While LLMs have demonstrated impressive abilities across various domains, they struggle with two major issues. The first is that LLMs trap themselves into local optima and the second is that they lack exhaustive coverage of the solution space. To investigate and improve these two issues, we propose Lyria, a neuro-symbolic reasoning framework building on the integration of LLMs, genetic algorithms, and symbolic systems, comprising 7 essential components. Through conducting extensive experiments with 4 LLMs across 3 types of problems, we demonstrated the efficacy of Lyria. Furthermore, with 7 additional ablation experiments, we further systematically analyzed and elucidated the factors that affect its performance. In addition, based on Lyria, we extend the ideas to the fine-tuning process of LLMs and introduce LAFT which enables a weaker model to imitate the reasoning process of a stronger model that reason under the Lyria reasoning framework. We demonstrate that the significant effectiveness of LAFT by conducting extensive experiments against 9 constructed baselines. We finally reveal the limitations and provide insights into future directions.

Paper Structure

This paper contains 42 sections, 2 equations, 3 figures, 7 tables, 1 algorithm.

Figures (3)

  • Figure 1: The Lyria reasoning framework, consisting of 7 essential components, i.e., Error Detector, Deduplicator, Experience Pool, Fitness Evaluator, Selector, Crossover Operator, and Mutation Operator, enables evolving candidate solutions through generations to obtain superior solution.
  • Figure 2: The figure shows the performance comparison between Lyria and BoN, in which the x-axis indexes each parameter set, e.g., index $0$ means the pair of ($n_p=5$, $n_g=5$) for Lyria and $N = 23$ for BoN, and the y-axis shows the corresponding score averaging across $\mathrm{SK}_{PS}$, $\mathrm{GC}_{PS}$, and $\mathrm{TSP}_{PS}$.
  • Figure 3: The overall process of LAFT in which the orange dashed-border block depicts the FT process and the blue dashed-border block illustrates the inference process.
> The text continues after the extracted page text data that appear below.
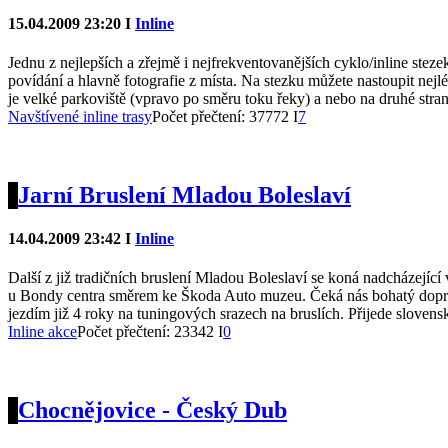
15.04.2009 23:20 I
Inline
Jednu z nejlepších a zřejmě i nejfrekventovanějších cyklo/inline st
povídání a hlavně fotografie z místa. Na stezku můžete nastoupit n
je velké parkoviště (vpravo po směru toku řeky) a nebo na druhé stran
Navštívené inline trasy
Počet přečtení: 37772 I
7
Jarní Bruslení Mladou Boleslaví
14.04.2009 23:42 I
Inline
Další z již tradičních bruslení Mladou Boleslaví se koná nadcházejíc
u Bondy centra směrem ke Škoda Auto muzeu. Čeká nás bohatý dopro
jezdím již 4 roky na tuningových srazech na bruslích. Přijede sloven
Inline akce
Počet přečtení: 23342 I
0
Chocnějovice - Český Dub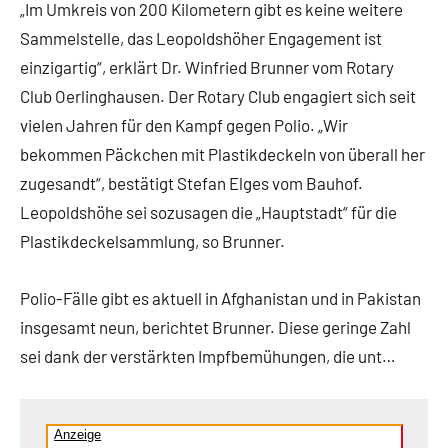
„Im Umkreis von 200 Kilometern gibt es keine weitere
Sammelstelle, das Leopoldshöher Engagement ist
einzigartig“, erklärt Dr. Winfried Brunner vom Rotary
Club Oerlinghausen. Der Rotary Club engagiert sich seit
vielen Jahren für den Kampf gegen Polio. „Wir
bekommen Päckchen mit Plastikdeckeln von überall her
zugesandt“, bestätigt Stefan Elges vom Bauhof.
Leopoldshöhe sei sozusagen die „Hauptstadt“ für die
Plastikdeckelsammlung, so Brunner.
Polio-Fälle gibt es aktuell in Afghanistan und in Pakistan
insgesamt neun, berichtet Brunner. Diese geringe Zahl
sei dank der verstärkten Impfbemühungen, die unt…
Anzeige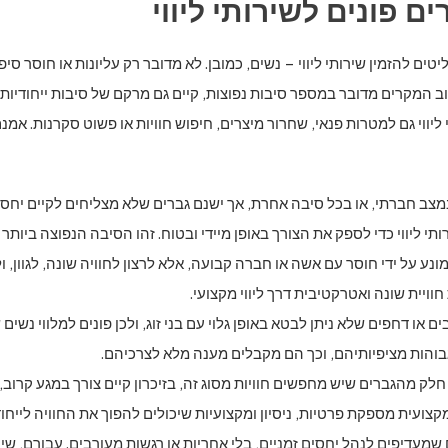
 פונים לשירותי ליווי
ים להזמין שירותי ליווי – נשים, כמובן. לא מדובר רק עליונות או חוסר סיפ
רוב המקרים מדובר במספר סיבות נפוצות, קיים גם מרקם של סיבות ייחודיות
וי גם למטרות פנאי, שחרור מיצרים, חיפוש חוויות או פשוט סקרנות. אמנם
מצב חברתי, או בכל סיבה אחרת, אך ישנם גברים שלא מצליחים לקיים יחסי 
יווי כדי לספק את הצורך באופן מיידי ובטוח. זהו הסיבה הנפוצה ביותר לפנ
ע על ידי חוסר עם אשה או חברה קבועה, אלא לרצון לחוויה שונה, לגוון, ו
ויית שונה ואטרקטיבית דרך ליווי מקצועי.
 או דחפים שלא ניתן לבטא באופן גלוי עם בני זוג, ולכן פונים למלווי נש
 גבוהות מציפיותיהם, וכך הם מקבלים מענה מלא לצרכיהם.
לק מהגברים שיש מחפשים חוויות מסוג זה, בזיכרון קיים צורך במגע קרוב,
ועית מספקת פרטיות, ניסיון ומקצועיות שיכולים להפוך את החוויה לייחודי
שמעדיפים לנהל יחסים זמניים, בלי אחריות או רגשות מעורבים. עבורם, שירו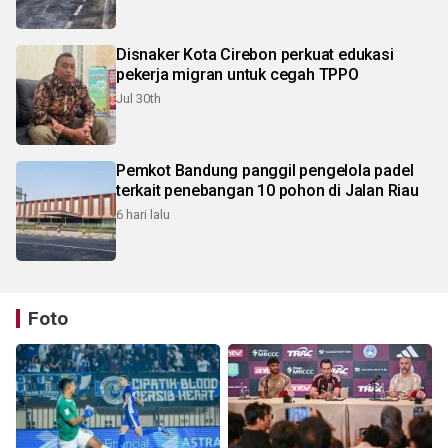
Disnaker Kota Cirebon perkuat edukasi
pekerja migran untuk cegah TPPO
Jul 30th
Pemkot Bandung panggil pengelola padel
terkait penebangan 10 pohon di Jalan Riau
6 hari lalu
Foto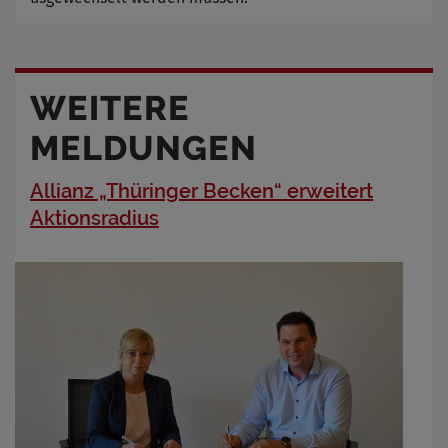
WEITERE
MELDUNGEN
Allianz „Thüringer Becken“ erweitert
Aktionsradius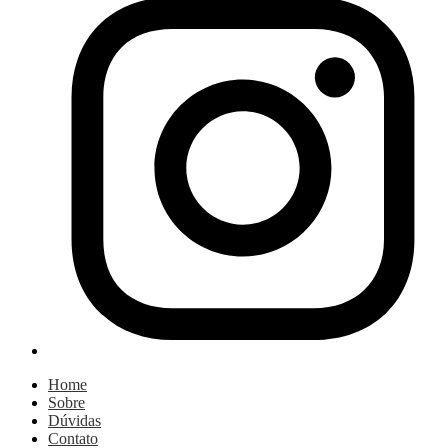
Home
Sobre
Dúvidas
Contato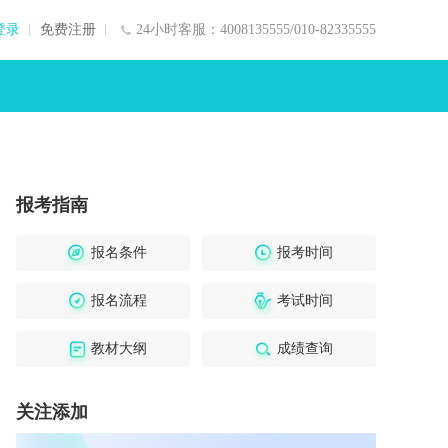
登录
免费注册
24小时客服：4008135555/010-82335555
报考指南
报名条件
报考时间
报名流程
考试时间
教材大纲
成绩查询
关注添加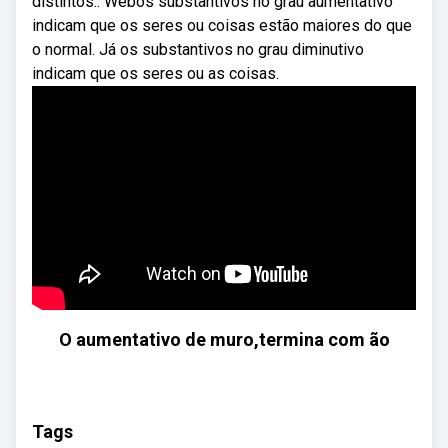
distintos:. Webos substantivos no grau aumentativo
indicam que os seres ou coisas estão maiores do que
o normal. Já os substantivos no grau diminutivo
indicam que os seres ou as coisas.
O aumentativo de muro,termina com ão
Tags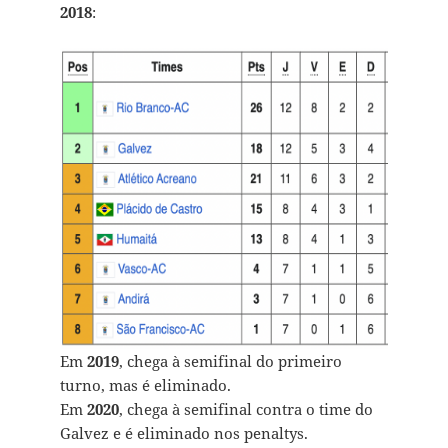
2018
:
Em
2019
, chega à semifinal do primeiro
turno, mas é eliminado.
Em
2020
, chega à semifinal contra o time do
Galvez e é eliminado nos penaltys.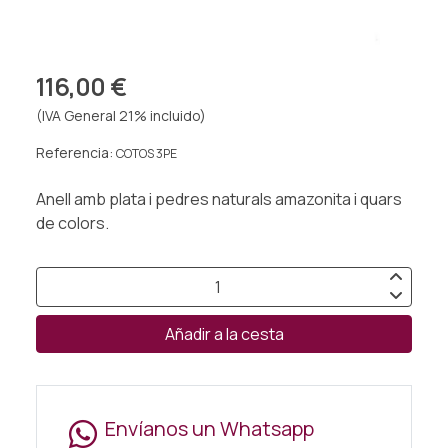
116,00 €
(IVA General 21% incluido)
Referencia:
COTOS 3PE
Anell amb plata i pedres naturals amazonita i quars
de colors.
Añadir a la cesta
Envíanos un Whatsapp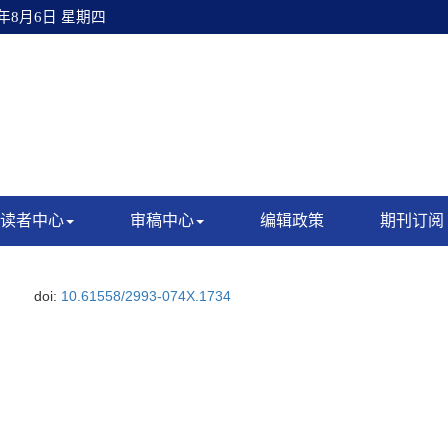
6年8月6日 星期四
读者中心
审稿中心
编辑政策
期刊订阅
doi:
10.61558/2993-074X.1734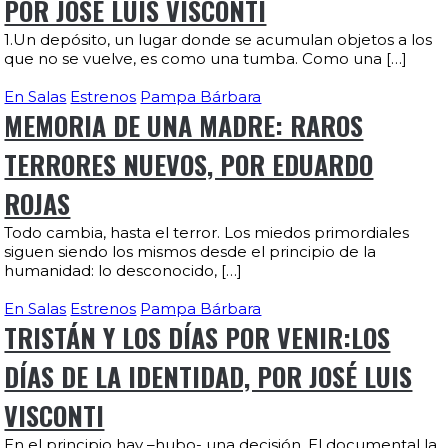
POR JOSÉ LUIS VISCONTI
1.Un depósito, un lugar donde se acumulan objetos a los
que no se vuelve, es como una tumba. Como una […]
En Salas
Estrenos
Pampa Bárbara
MEMORIA DE UNA MADRE: RAROS
TERRORES NUEVOS, POR EDUARDO
ROJAS
Todo cambia, hasta el terror. Los miedos primordiales
siguen siendo los mismos desde el principio de la
humanidad: lo desconocido, […]
En Salas
Estrenos
Pampa Bárbara
TRISTÁN Y LOS DÍAS POR VENIR:LOS
DÍAS DE LA IDENTIDAD, POR JOSÉ LUIS
VISCONTI
En el principio hay –hubo- una decisión. El documental la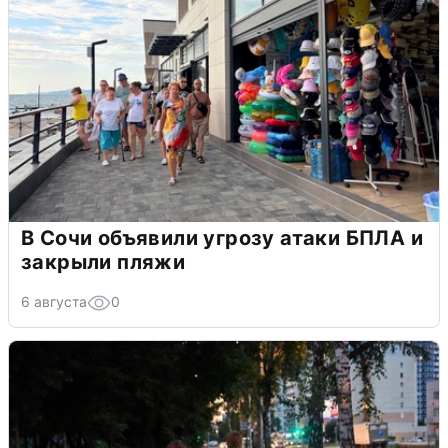
В Сочи объявили угрозу атаки БПЛА и
закрыли пляжи
6 августа
0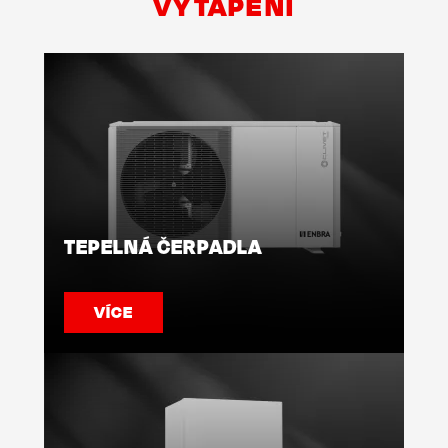
VYTÁPĚNÍ
TEPELNÁ ČERPADLA
VÍCE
The FT process begins with a set of questions generated for FT data construction, which are answered by a stronger LLM equipped with the Lyria reasoning framework. During reasoning, detailed reasoning traces are collected, including the initial populations, crossover fragments, and mutation fragments. These fragments are subsequently filtered to remove suboptimal ones and retain beneficial ones, forming a FT dataset. The dataset is then used to fine-tune a weaker LLM. During inference, the fine-tuned weaker LLM employs Lyria to reason over new questions and generate final answers.